I just came back from a 5-day trip to New York and am trying to readjust to my suburban life in Tennessee. I keep thinking that if I could transport my house to Manhattan I would be a millionaire. But would I want to do that? Probably not. My house is too big and it takes a lot of upkeeping. I’m convinced that, if I lived there, I would be happier in a 1200 square-feet 2-bedroom apartment. The cleaning would be cut in less than half and we probably wouldn’t have space to accumulate so much junk. And, oh boy! We have so much junk. Organizing takes a lot more time than cleaning at my house and I would want to spend my time outside.
I lived in New Jersey almost twenty years ago and used to commute to New York every day. I never got tired of it. For me, the best thing to do in New York is to walk around. Every corner brings a little surprise: the small restaurants, boutiques, souvenir stores, and the people that you see and hear on the streets. The big chain stores almost get lost amidst all of it. One of the things that I always find disappointing when I travel is that everything looks the same. The landscape changes, but the layout and the things that you find are always alike: one big main street that connects to an interstate and has all of your big chain stores and restaurants on either side. One could literally travel across the country and eat the same meal every day in the same chain restaurant. I always tell my kids when we travel that we will not eat at any restaurant that we already know. No Chick-Fil-A, no McDonald’s, no Cracker Barrell, no Texas Roadhouse. I really like for them to try new things and be open minded. But in New York is easy to do that. The whole-in-the-wall restaurants are everywhere and some of them have a line that goes around the corner.
In one of these restaurants, the owner came to our table to check how everything tasted. My younger daughter, who’s only six years old, hugged the man’s leg. She hugs everyone, even the TSA agents at the airport, and people tend to be really uncomfortable. In general, people look at me as if I had let my dog out its leach and want my consent to pet it. Then, if the person is nice, she’ll get a little pet on the back. This time, however, instead of being uncomfortable, he looked at her, held her face with both hands, and kissed her forehead. My daughter had a grin that went from ear to ear. She was never met with spontaneity.
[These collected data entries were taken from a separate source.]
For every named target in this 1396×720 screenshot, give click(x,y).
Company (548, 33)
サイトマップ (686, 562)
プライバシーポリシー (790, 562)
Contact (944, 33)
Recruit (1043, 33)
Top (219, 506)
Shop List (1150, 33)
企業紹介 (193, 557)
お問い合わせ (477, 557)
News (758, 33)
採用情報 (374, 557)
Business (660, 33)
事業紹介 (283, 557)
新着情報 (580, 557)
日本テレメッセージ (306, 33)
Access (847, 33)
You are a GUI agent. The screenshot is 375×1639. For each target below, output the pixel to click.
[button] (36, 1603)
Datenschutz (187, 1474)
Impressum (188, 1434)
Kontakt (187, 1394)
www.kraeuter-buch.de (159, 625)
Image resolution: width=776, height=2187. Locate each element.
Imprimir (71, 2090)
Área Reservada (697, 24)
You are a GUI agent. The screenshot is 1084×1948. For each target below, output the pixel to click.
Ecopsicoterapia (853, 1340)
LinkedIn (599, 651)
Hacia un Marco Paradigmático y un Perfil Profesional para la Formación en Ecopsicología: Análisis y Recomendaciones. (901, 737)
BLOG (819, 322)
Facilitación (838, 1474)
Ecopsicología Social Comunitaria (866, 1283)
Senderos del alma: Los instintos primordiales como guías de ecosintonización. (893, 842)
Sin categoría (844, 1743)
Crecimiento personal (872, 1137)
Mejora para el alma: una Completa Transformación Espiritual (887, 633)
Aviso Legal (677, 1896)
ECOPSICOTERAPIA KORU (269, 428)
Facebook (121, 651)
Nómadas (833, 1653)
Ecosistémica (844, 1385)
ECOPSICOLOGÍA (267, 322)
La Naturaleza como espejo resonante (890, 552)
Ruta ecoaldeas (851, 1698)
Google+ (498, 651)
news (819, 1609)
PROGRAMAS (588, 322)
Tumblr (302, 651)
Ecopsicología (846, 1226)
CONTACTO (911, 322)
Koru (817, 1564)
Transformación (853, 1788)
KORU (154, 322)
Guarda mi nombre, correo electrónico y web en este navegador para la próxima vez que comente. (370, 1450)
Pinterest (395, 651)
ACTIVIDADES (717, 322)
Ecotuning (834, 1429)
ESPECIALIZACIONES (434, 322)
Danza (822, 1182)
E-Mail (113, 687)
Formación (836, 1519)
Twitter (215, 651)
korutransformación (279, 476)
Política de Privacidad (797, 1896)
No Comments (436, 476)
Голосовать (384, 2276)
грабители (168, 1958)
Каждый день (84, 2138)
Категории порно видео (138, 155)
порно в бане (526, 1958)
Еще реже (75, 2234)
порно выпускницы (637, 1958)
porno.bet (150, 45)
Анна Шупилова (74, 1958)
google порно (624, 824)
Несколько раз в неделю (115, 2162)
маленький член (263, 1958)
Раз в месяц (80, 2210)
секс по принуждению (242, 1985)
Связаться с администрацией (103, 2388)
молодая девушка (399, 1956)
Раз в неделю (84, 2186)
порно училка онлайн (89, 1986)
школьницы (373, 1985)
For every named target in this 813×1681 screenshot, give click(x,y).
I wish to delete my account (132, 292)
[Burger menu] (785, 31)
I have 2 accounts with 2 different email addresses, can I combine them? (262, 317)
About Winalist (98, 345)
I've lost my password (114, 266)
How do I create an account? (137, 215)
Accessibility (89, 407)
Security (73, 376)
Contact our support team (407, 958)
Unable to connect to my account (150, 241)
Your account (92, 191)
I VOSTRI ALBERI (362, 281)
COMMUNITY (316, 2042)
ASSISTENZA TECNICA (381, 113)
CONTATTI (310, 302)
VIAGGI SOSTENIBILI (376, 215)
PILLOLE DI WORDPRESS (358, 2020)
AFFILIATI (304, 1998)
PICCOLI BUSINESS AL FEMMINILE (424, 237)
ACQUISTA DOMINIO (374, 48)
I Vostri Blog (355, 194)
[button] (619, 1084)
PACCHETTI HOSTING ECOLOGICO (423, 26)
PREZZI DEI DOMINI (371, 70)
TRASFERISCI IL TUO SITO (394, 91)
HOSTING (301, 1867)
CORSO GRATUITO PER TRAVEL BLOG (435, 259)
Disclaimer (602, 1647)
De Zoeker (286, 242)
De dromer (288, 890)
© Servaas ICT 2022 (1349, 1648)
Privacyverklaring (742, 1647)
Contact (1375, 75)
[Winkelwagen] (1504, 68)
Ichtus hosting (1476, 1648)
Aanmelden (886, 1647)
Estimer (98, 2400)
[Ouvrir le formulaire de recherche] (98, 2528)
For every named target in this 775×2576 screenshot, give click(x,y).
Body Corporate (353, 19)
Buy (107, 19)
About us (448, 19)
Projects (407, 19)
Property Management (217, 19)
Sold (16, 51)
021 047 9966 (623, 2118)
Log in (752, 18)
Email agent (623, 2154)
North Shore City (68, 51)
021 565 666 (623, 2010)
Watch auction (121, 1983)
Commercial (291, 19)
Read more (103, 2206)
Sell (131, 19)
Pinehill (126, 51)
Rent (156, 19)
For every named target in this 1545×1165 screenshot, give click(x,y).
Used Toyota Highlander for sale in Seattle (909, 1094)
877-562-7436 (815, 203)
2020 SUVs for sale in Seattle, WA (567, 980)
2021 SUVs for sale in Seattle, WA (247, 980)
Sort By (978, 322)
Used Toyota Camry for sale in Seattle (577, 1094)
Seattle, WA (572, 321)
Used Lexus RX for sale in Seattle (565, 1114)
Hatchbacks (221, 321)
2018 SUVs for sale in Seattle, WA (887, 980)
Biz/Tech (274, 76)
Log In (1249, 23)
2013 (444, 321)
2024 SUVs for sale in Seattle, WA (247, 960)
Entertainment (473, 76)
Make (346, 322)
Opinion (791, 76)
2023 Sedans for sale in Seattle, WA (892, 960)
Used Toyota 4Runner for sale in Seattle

After all, how many trainings people go through to learn about all the possible grounds for a lawsuit? I’m sure that hugging a kid is at the top of the list. I’m a teacher and I, too, have had my share of such trainings. According to my boss, touching a child’s shoulder might be perceived as sexual harassment. But, in that restaurant, none of that seemed to matter. A loving child finally tasted reciprocity and I have the feeling that she liked that taste better than the food. I wish I lived in a world where hugging a child is okay. Sometimes, kids just need a hug.
Out of all the touristy things, my favorite is the Empire State Building. All the way from the eighty-first floor all you can see is one big city. You can’t see who is male or female, who is black or white, who has a Turkish or Spanish or German accent, who is gay or straight, who is muslin or scientologist, etc. Everyone is a small part of what gives that city its panache. All the way from the top of that building, New York truly is a melting pot. Down on the street, however, it looks more like a beef stew in a slow-cooker. Some ingredients are softer than others, but only the potatoes are starting to melt. One can still recognize the different ingredients; but, at least, they all belong in the pot.